### Directions
Write the records below out in full, character for character, with no pictures.
"""
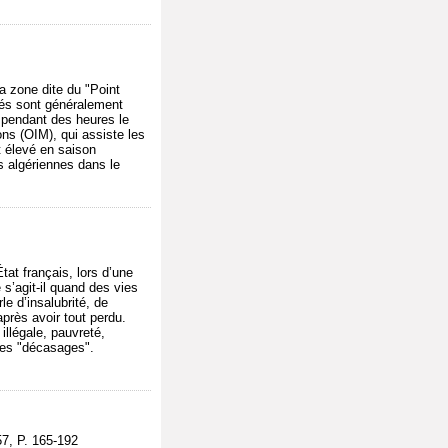
a zone dite du "Point
ilés sont généralement
d pendant des heures le
ons (OIM), qui assiste les
t élevé en saison
és algériennes dans le
tat français, lors d’une
s’agit-il quand des vies
le d’insalubrité, de
après avoir tout perdu.
llégale, pauvreté,
 ces "décasages".
, P. 165-192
"""
### Solution for this problem
a zone dite du "Point
ilés sont généralement
d pendant des heures le
ons (OIM), qui assiste les
t élevé en saison
és algériennes dans le
tat français, lors d’une
s’agit-il quand des vies
le d’insalubrité, de
après avoir tout perdu.
llégale, pauvreté,
 ces "décasages".
, P. 165-192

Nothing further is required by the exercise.